- [Task] Reproduce every record below exactly as written, leaving out any pictures.
Exercise material below:
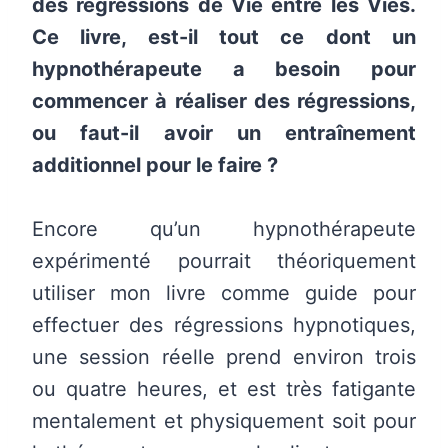
des régressions de Vie entre les Vies.
Ce livre, est-il tout ce dont un
hypnothérapeute a besoin pour
commencer à réaliser des régressions,
ou faut-il avoir un entraînement
additionnel pour le faire ?
Encore qu’un hypnothérapeute
expérimenté pourrait théoriquement
utiliser mon livre comme guide pour
effectuer des régressions hypnotiques,
une session réelle prend environ trois
ou quatre heures, et est très fatigante
mentalement et physiquement soit pour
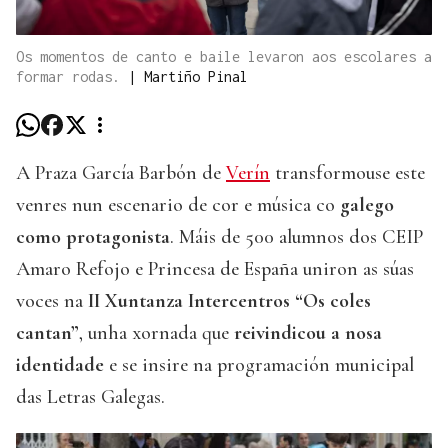
Os momentos de canto e baile levaron aos escolares a
formar rodas.
|
Martiño Pinal
A Praza García Barbón de
Verín
transformouse este
venres nun escenario de cor e música co
galego
como protagonista
. Máis de 500 alumnos dos CEIP
Amaro Refojo e Princesa de España uniron as súas
voces na
II Xuntanza Intercentros “Os coles
cantan”
, unha xornada que
reivindicou a nosa
identidade
e se insire na programación municipal
das Letras Galegas.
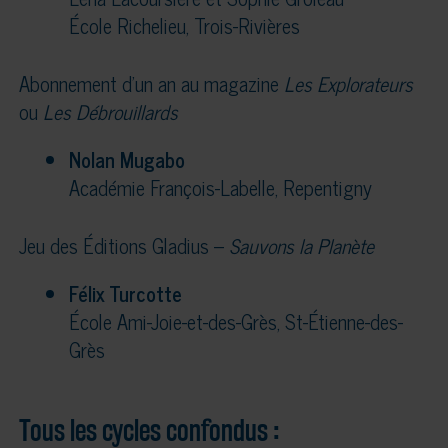
École Richelieu, Trois-Rivières
Abonnement d’un an au magazine
Les Explorateurs
ou
Les Débrouillards
Nolan Mugabo
Académie François-Labelle, Repentigny
Jeu des Éditions Gladius –
Sauvons la Planète
Félix Turcotte
École Ami-Joie-et-des-Grès, St-Étienne-des-
Grès
Tous les cycles confondus :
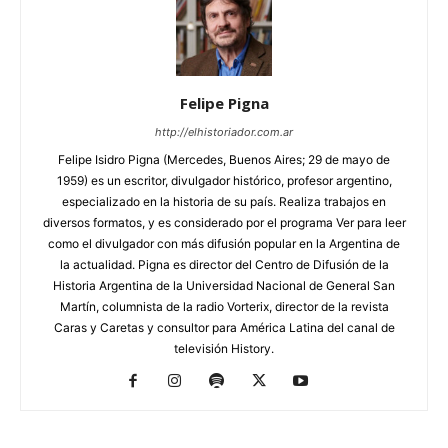
Felipe Pigna
http://elhistoriador.com.ar
Felipe Isidro Pigna (Mercedes, Buenos Aires; 29 de mayo de
1959) es un escritor, divulgador histórico, profesor argentino,
especializado en la historia de su país. Realiza trabajos en
diversos formatos, y es considerado por el programa Ver para leer
como el divulgador con más difusión popular en la Argentina de
la actualidad. Pigna es director del Centro de Difusión de la
Historia Argentina de la Universidad Nacional de General San
Martín, columnista de la radio Vorterix, director de la revista
Caras y Caretas y consultor para América Latina del canal de
televisión History.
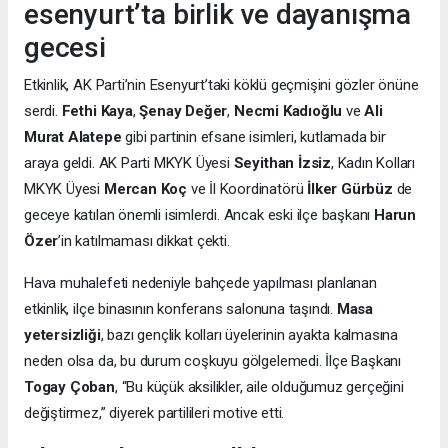
esenyurt’ta birlik ve dayanışma
gecesi
Etkinlik, AK Parti’nin Esenyurt’taki köklü geçmişini gözler önüne
serdi.
Fethi Kaya
,
Şenay Değer
,
Necmi Kadıoğlu
ve
Ali
Murat Alatepe
gibi partinin efsane isimleri, kutlamada bir
araya geldi. AK Parti MKYK Üyesi
Seyithan İzsiz
, Kadın Kolları
MKYK Üyesi
Mercan Koç
ve İl Koordinatörü
İlker Gürbüz
de
geceye katılan önemli isimlerdi. Ancak eski ilçe başkanı
Harun
Özer
’in katılmaması dikkat çekti.
Hava muhalefeti nedeniyle bahçede yapılması planlanan
etkinlik, ilçe binasının konferans salonuna taşındı.
Masa
yetersizliği
, bazı gençlik kolları üyelerinin ayakta kalmasına
neden olsa da, bu durum coşkuyu gölgelemedi. İlçe Başkanı
Togay Çoban
, “Bu küçük aksilikler, aile olduğumuz gerçeğini
değiştirmez,” diyerek partilileri motive etti.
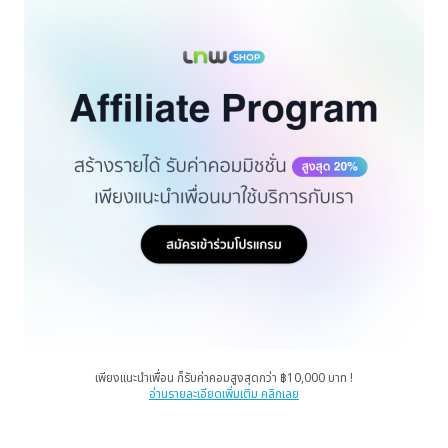
เพียงแนะนำเพื่อน ก็รับค่าคอมสูงสุดกว่า ฿10,000 บาท !
อ่านรายละเอียดเพิ่มเติม คลิกเลย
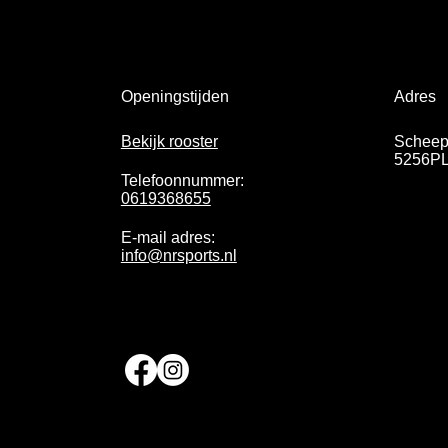
Adres
Openingstijden
Scheep
Bekijk rooster
5256PL
Telefoonnummer:
0619368655
E-mail adres:
info@nrsports.nl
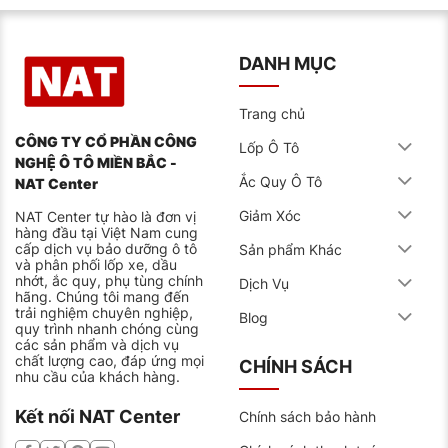
đầy đủ các bước kiểm tra áp suất, cân bằng động,
đồng thời tư vấn lựa chọn mẫu lốp tương thích với
phong cách lái và môi trường sử dụng.
DANH MỤC
Trang chủ
CÔNG TY CỔ PHẦN CÔNG
Lốp Ô Tô
NGHỆ Ô TÔ MIỀN BẮC -
Ắc Quy Ô Tô
NAT Center
Giảm Xóc
NAT Center tự hào là đơn vị
hàng đầu tại Việt Nam cung
cấp dịch vụ bảo dưỡng ô tô
Sản phẩm Khác
và phân phối lốp xe, dầu
nhớt, ắc quy, phụ tùng chính
Dịch Vụ
hãng. Chúng tôi mang đến
trải nghiệm chuyên nghiệp,
Blog
quy trình nhanh chóng cùng
các sản phẩm và dịch vụ
chất lượng cao, đáp ứng mọi
CHÍNH SÁCH
nhu cầu của khách hàng.
Kết nối NAT Center
Chính sách bảo hành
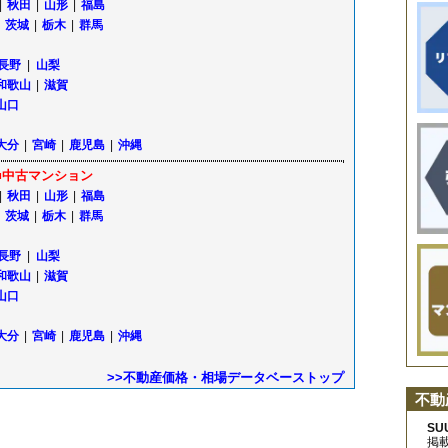
|
秋田
|
山形
|
福島
茨城
|
栃木
|
群馬
長野
|
山梨
和歌山
|
滋賀
山口
大分
|
宮崎
|
鹿児島
|
沖縄
■中古マンション
|
秋田
|
山形
|
福島
茨城
|
栃木
|
群馬
長野
|
山梨
和歌山
|
滋賀
山口
大分
|
宮崎
|
鹿児島
|
沖縄
>>不動産価格・相場データベーストップ
不動
SU
掲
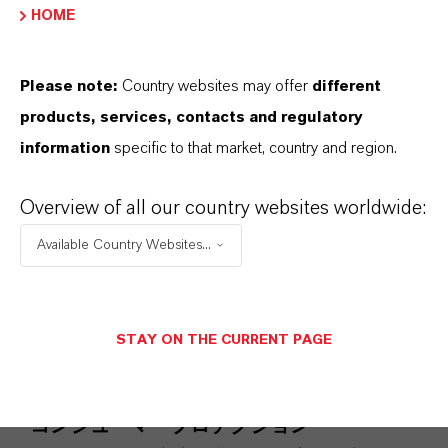
これには、プラスチック添加剤、潤滑剤、
HOME
ゴム添加剤、着色剤添加剤が含まれます。
スペシャリティアディティブス
Please note:
Country websites may offer
different
products, services, contacts and regulatory
information
specific to that market, country and region.
Overview of all our country websites worldwide:
Available Country Websites...
STAY ON THE CURRENT PAGE
コンシューマープロテクション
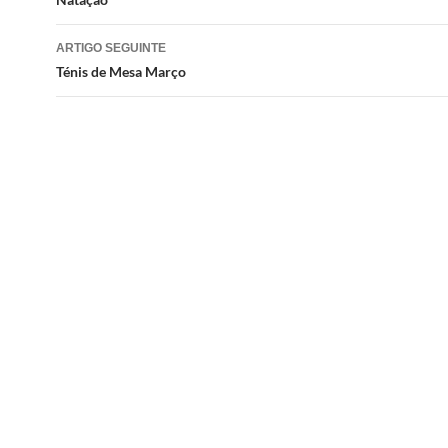
de
artigos
ARTIGO SEGUINTE
Ténis de Mesa Março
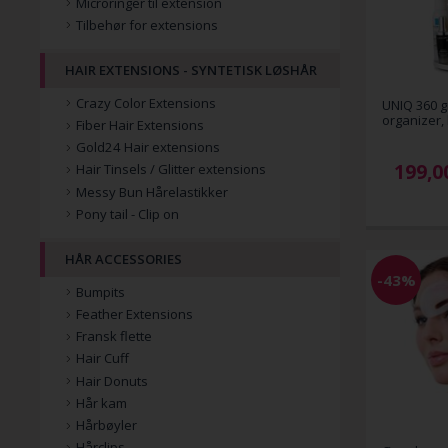
Microringer til extension
Tilbehør for extensions
HAIR EXTENSIONS - SYNTETISK LØSHÅR
Crazy Color Extensions
UNIQ 360 g
organizer, 
Fiber Hair Extensions
Gold24 Hair extensions
199,0
Hair Tinsels / Glitter extensions
Messy Bun Hårelastikker
Pony tail - Clip on
HÅR ACCESSORIES
-43%
Bumpits
Feather Extensions
Fransk flette
Hair Cuff
Hair Donuts
Hår kam
Hårbøyler
Hårclips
End of Exercise material.
- [Written answer]
des régressions de Vie entre les Vies.
Ce livre, est-il tout ce dont un
hypnothérapeute a besoin pour
commencer à réaliser des régressions,
ou faut-il avoir un entraînement
additionnel pour le faire ?
Encore qu’un hypnothérapeute
expérimenté pourrait théoriquement
utiliser mon livre comme guide pour
effectuer des régressions hypnotiques,
une session réelle prend environ trois
ou quatre heures, et est très fatigante
mentalement et physiquement soit pour
Os momentos de canto e baile levaron aos escolares a
formar rodas.
|
Martiño Pinal
A Praza García Barbón de
Verín
transformouse este
venres nun escenario de cor e música co
galego
como protagonista
. Máis de 500 alumnos dos CEIP
Amaro Refojo e Princesa de España uniron as súas
voces na
II Xuntanza Intercentros “Os coles
cantan”
, unha xornada que
reivindicou a nosa
identidade
e se insire na programación municipal
das Letras Galegas.
École Richelieu, Trois-Rivières
Abonnement d’un an au magazine
Les Explorateurs
ou
Les Débrouillards
Nolan Mugabo
Académie François-Labelle, Repentigny
Jeu des Éditions Gladius –
Sauvons la Planète
Félix Turcotte
École Ami-Joie-et-des-Grès, St-Étienne-des-
Grès
Tous les cycles confondus :
Felipe Pigna
http://elhistoriador.com.ar
Felipe Isidro Pigna (Mercedes, Buenos Aires; 29 de mayo de
1959) es un escritor, divulgador histórico, profesor argentino,
especializado en la historia de su país. Realiza trabajos en
diversos formatos, y es considerado por el programa Ver para leer
como el divulgador con más difusión popular en la Argentina de
la actualidad. Pigna es director del Centro de Difusión de la
Historia Argentina de la Universidad Nacional de General San
Martín, columnista de la radio Vorterix, director de la revista
Caras y Caretas y consultor para América Latina del canal de
televisión History.
esenyurt’ta birlik ve dayanışma
gecesi
Etkinlik, AK Parti’nin Esenyurt’taki köklü geçmişini gözler önüne
serdi.
Fethi Kaya
,
Şenay Değer
,
Necmi Kadıoğlu
ve
Ali
Murat Alatepe
gibi partinin efsane isimleri, kutlamada bir
araya geldi. AK Parti MKYK Üyesi
Seyithan İzsiz
, Kadın Kolları
MKYK Üyesi
Mercan Koç
ve İl Koordinatörü
İlker Gürbüz
de
geceye katılan önemli isimlerdi. Ancak eski ilçe başkanı
Harun
Özer
’in katılmaması dikkat çekti.
Hava muhalefeti nedeniyle bahçede yapılması planlanan
etkinlik, ilçe binasının konferans salonuna taşındı.
Masa
yetersizliği
, bazı gençlik kolları üyelerinin ayakta kalmasına
neden olsa da, bu durum coşkuyu gölgelemedi. İlçe Başkanı
Togay Çoban
, “Bu küçük aksilikler, aile olduğumuz gerçeğini
değiştirmez,” diyerek partilileri motive etti.
เพียงแนะนำเพื่อน ก็รับค่าคอมสูงสุดกว่า ฿10,000 บาท !
อ่านรายละเอียดเพิ่มเติม คลิกเลย
Adres
Openingstijden
Scheep
Bekijk rooster
5256PL
Telefoonnummer:
0619368655
E-mail adres:
info@nrsports.nl
đầy đủ các bước kiểm tra áp suất, cân bằng động,
đồng thời tư vấn lựa chọn mẫu lốp tương thích với
phong cách lái và môi trường sử dụng.
DANH MỤC
Trang chủ
CÔNG TY CỔ PHẦN CÔNG
Lốp Ô Tô
NGHỆ Ô TÔ MIỀN BẮC -
Ắc Quy Ô Tô
NAT Center
Giảm Xóc
NAT Center tự hào là đơn vị
hàng đầu tại Việt Nam cung
cấp dịch vụ bảo dưỡng ô tô
Sản phẩm Khác
và phân phối lốp xe, dầu
nhớt, ắc quy, phụ tùng chính
Dịch Vụ
hãng. Chúng tôi mang đến
trải nghiệm chuyên nghiệp,
Blog
quy trình nhanh chóng cùng
các sản phẩm và dịch vụ
chất lượng cao, đáp ứng mọi
CHÍNH SÁCH
nhu cầu của khách hàng.
Kết nối NAT Center
Chính sách bảo hành
|
秋田
|
山形
|
福島
茨城
|
栃木
|
群馬
長野
|
山梨
和歌山
|
滋賀
山口
大分
|
宮崎
|
鹿児島
|
沖縄
■中古マンション
|
秋田
|
山形
|
福島
茨城
|
栃木
|
群馬
長野
|
山梨
和歌山
|
滋賀
山口
大分
|
宮崎
|
鹿児島
|
沖縄
>>不動産価格・相場データベーストップ
不動
SU
掲
これには、プラスチック添加剤、潤滑剤、
HOME
ゴム添加剤、着色剤添加剤が含まれます。
スペシャリティアディティブス
Please note:
Country websites may offer
different
products, services, contacts and regulatory
information
specific to that market, country and region.
Overview of all our country websites worldwide:
Available Country Websites...
STAY ON THE CURRENT PAGE
コンシューマープロテクション
de
artigos
ARTIGO SEGUINTE
Ténis de Mesa Março
Microringer til extension
Tilbehør for extensions
HAIR EXTENSIONS - SYNTETISK LØSHÅR
Crazy Color Extensions
UNIQ 360 g
organizer, 
Fiber Hair Extensions
Gold24 Hair extensions
199,0
Hair Tinsels / Glitter extensions
Messy Bun Hårelastikker
Pony tail - Clip on
HÅR ACCESSORIES
-43%
Bumpits
Feather Extensions
Fransk flette
Hair Cuff
Hair Donuts
Hår kam
Hårbøyler
Hårclips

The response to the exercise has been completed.